Condizioni climatiche ideali
Essendo originario di zone tropicali e sub-tropicali preferisce climi abbastanza umidi, temperati, con temperature elevate e soleggiati. Mal sopporta il freddo, gelate e venti troppo forti, soprattutto quando la pianta è ancora giovane, perché i frutti possono essere danneggiati dagli agenti atmosferici. Si consiglia di proteggere l’albero dal vento piantandolo in una zona riparata.
Caratteristiche del terreno
Per coltivare l’avocado è possibile scegliere un terreno a medio impasto, mescolato con ghiaia e sabbia per favorire il drenaggio dell’acqua e con compost o concime organico per renderlo fertile. Da evitare i terreni argillosi che favoriscono la stagnazione dell’acqua, non sono ben arieggiati ed impediscono la corretta crescita delle radici.
Come si semina l’avocado
Una volta procurato il seme di avocado lo si immerge per metà in acqua con la parte più stretta rivolta in alto, facendo attenzione a non far toccare il fondo del bicchiere.

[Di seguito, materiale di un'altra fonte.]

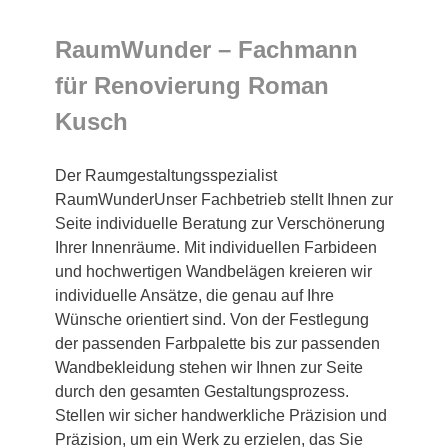
RaumWunder – Fachmann
für Renovierung Roman
Kusch
Der Raumgestaltungsspezialist
RaumWunderUnser Fachbetrieb stellt Ihnen zur
Seite individuelle Beratung zur Verschönerung
Ihrer Innenräume. Mit individuellen Farbideen
und hochwertigen Wandbelägen kreieren wir
individuelle Ansätze, die genau auf Ihre
Wünsche orientiert sind. Von der Festlegung
der passenden Farbpalette bis zur passenden
Wandbekleidung stehen wir Ihnen zur Seite
durch den gesamten Gestaltungsprozess.
Stellen wir sicher handwerkliche Präzision und
Präzision, um ein Werk zu erzielen, das Sie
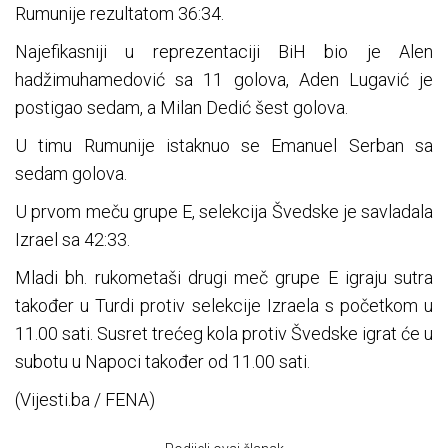
Rumunije rezultatom 36:34.
Najefikasniji u reprezentaciji BiH bio je Alen
hadžimuhamedović sa 11 golova, Aden Lugavić je
postigao sedam, a Milan Dedić šest golova.
U timu Rumunije istaknuo se Emanuel Serban sa
sedam golova.
U prvom meču grupe E, selekcija Švedske je savladala
Izrael sa 42:33.
Mladi bh. rukometaši drugi meč grupe E igraju sutra
također u Turdi protiv selekcije Izraela s početkom u
11.00 sati. Susret trećeg kola protiv Švedske igrat će u
subotu u Napoci također od 11.00 sati.
(Vijesti.ba / FENA)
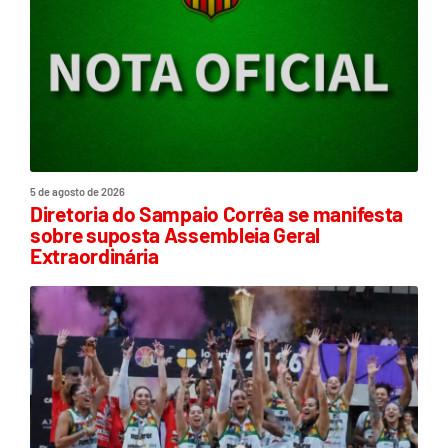
5 de agosto de 2026
Diretoria do Sampaio Corrêa se manifesta
sobre suposta Assembleia Geral
Extraordinária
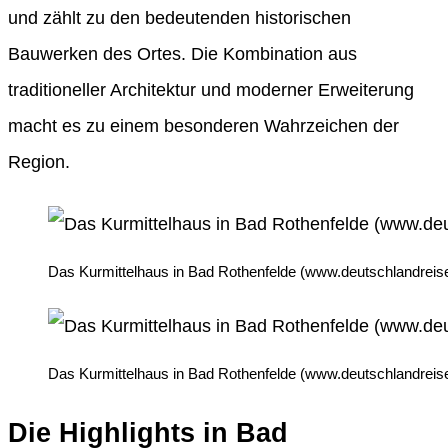
und zählt zu den bedeutenden historischen
Bauwerken des Ortes. Die Kombination aus
traditioneller Architektur und moderner Erweiterung
macht es zu einem besonderen Wahrzeichen der
Region.
Das Kurmittelhaus in Bad Rothenfelde (www.deutschlandreise
Das Kurmittelhaus in Bad Rothenfelde (www.deutschlandreise
Die Highlights in Bad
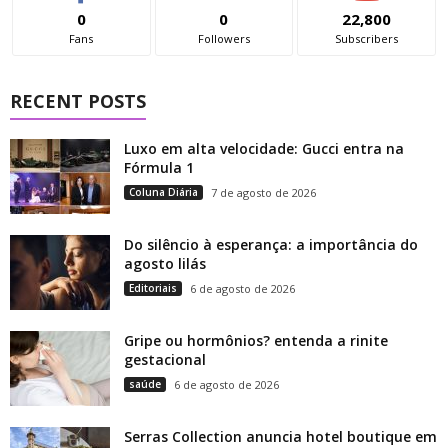
0
0
22,800
Fans
Followers
Subscribers
RECENT POSTS
Luxo em alta velocidade: Gucci entra na
Fórmula 1
Coluna Diária
7 de agosto de 2026
Do silêncio à esperança: a importância do
agosto lilás
Editoriais
6 de agosto de 2026
Gripe ou hormônios? entenda a rinite
gestacional
saúde
6 de agosto de 2026
Serras Collection anuncia hotel boutique em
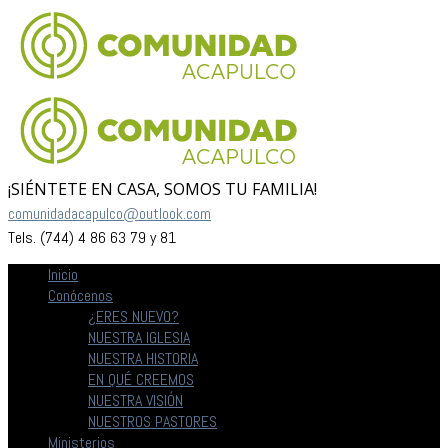
¡SIÉNTETE EN CASA, SOMOS TU FAMILIA!
comunidadacapulco@outlook.com
Tels. (744) 4 86 63 79 y 81
Inicio
Conócenos
¿ERES NUEVO?
NUESTRA IGLESIA
NUESTRA HISTORIA
EN QUÉ CREEMOS
NUESTRA VISIÓN
NUESTROS PASTORES
Ministerios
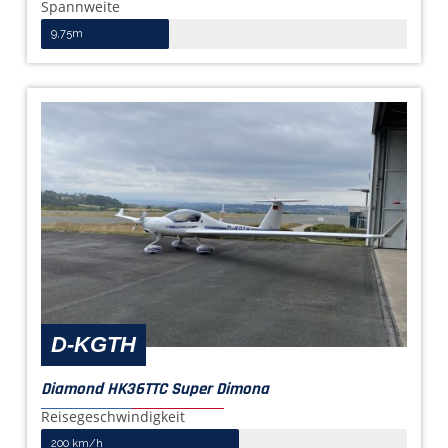
Spannweite
9,75m
D-KGTH
Diamond HK36TTC Super Dimona
Reisegeschwindigkeit
200 km/h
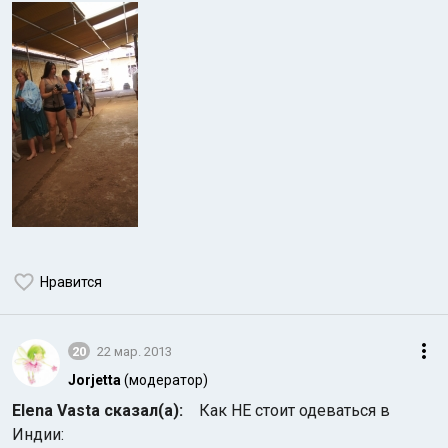
Нравится
20
22 мар. 2013
Jorjetta
(модератор)
Elena Vasta сказал(а):
Как НЕ стоит одеваться в
Индии:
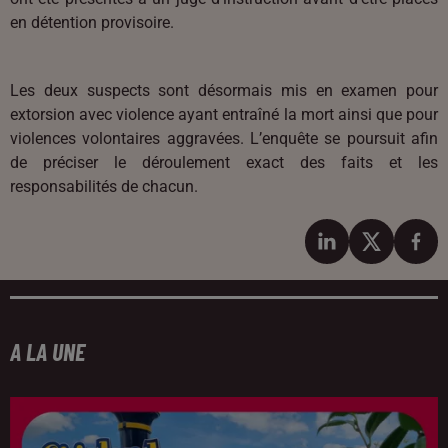
en détention provisoire.
Les deux suspects sont désormais mis en examen pour
extorsion avec violence ayant entraîné la mort ainsi que pour
violences volontaires aggravées. L’enquête se poursuit afin
de préciser le déroulement exact des faits et les
responsabilités de chacun.
A LA UNE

Si possono utilizzare sostegni in plastica come cannucce appositamente tagliate. Dopo qualche tempo, fino a un massimo di due mesi, si vedranno comparire le prime radici. A questo punto è possibile mettere a dimora la pianta in vaso, preferibilmente riempito con terreno morbido e ben lavorato, e iniziare con le irrigazioni che in un primo periodo devono essere frequenti ma non tanto da inzuppare il terreno. Dopo circa un anno è possibile mettere a dimora la pianta nell’orto o nel vaso definitivo, facendo attenzione a non danneggiare le radici durante gli spostamenti.
Cure colturali: come si concima, come si innaffia e come si effettua la potatura dell’avocado
La concimazione del terreno può essere effettuata dal mese di aprile fino a giugno con concime organico reperibile nei negozi specializzati, e va ripetuta ogni anno. E’ necessario irrigare abbondantemente il terreno, soprattutto nei mesi più caldi, ma senza esagerare per evitare ristagni d’acqua. Dopo circa 3 anni dalla messa dimora della pianta, o quando i rami dell’avocado saranno diventati abbastanza robusti, è possibile effettuare una potatura di formazione, che serve per far assumere alla pianta la forma desiderata e stimolare la produzione di rami secondari sui quali cresceranno i frutti. Va effettuata con cesoie disinfettate ed affilate praticando tagli obliqui ed evitando di lasciare filamenti sui tronchi che possono attirare insetti pericolosi per l’avocado.
Raccolta dell’avocado
Per controllare la maturazione dell’avocado è possibile fare una leggera pressione con le dita sul frutto: se si forma un leggero avvallamento è segno che il frutto è pronto per essere colto. L’avocado matura da giugno fino ad ottobre, in base alla varietà coltivata.
Malattie e parassiti
Il problema più comune dell’albero dell’avocado sono le crittogame, come il marciume radicale, che si sviluppano quando il terreno non è ben drenato e ci sono troppi ristagni d’acqua. E’ possibile prevenirle facendo molta attenzione alle irrigazioni e scegliendo un terreno ben drenato. Tra gli insetti teme le mosche della frutta che possono essere eliminate con antiparassitari reperibili nei negozi specializzati.
La coltivazione in vaso dell’avocado
L’avocado può essere coltivato anche in vaso, purché sia abbastanza grande e preferibilmente in terracotta, più pesante e capace di far respirare meglio il terreno e le radici. In questo caso le irrigazioni devono essere meno frequenti per evitare pericolosi ristagni d’acqua.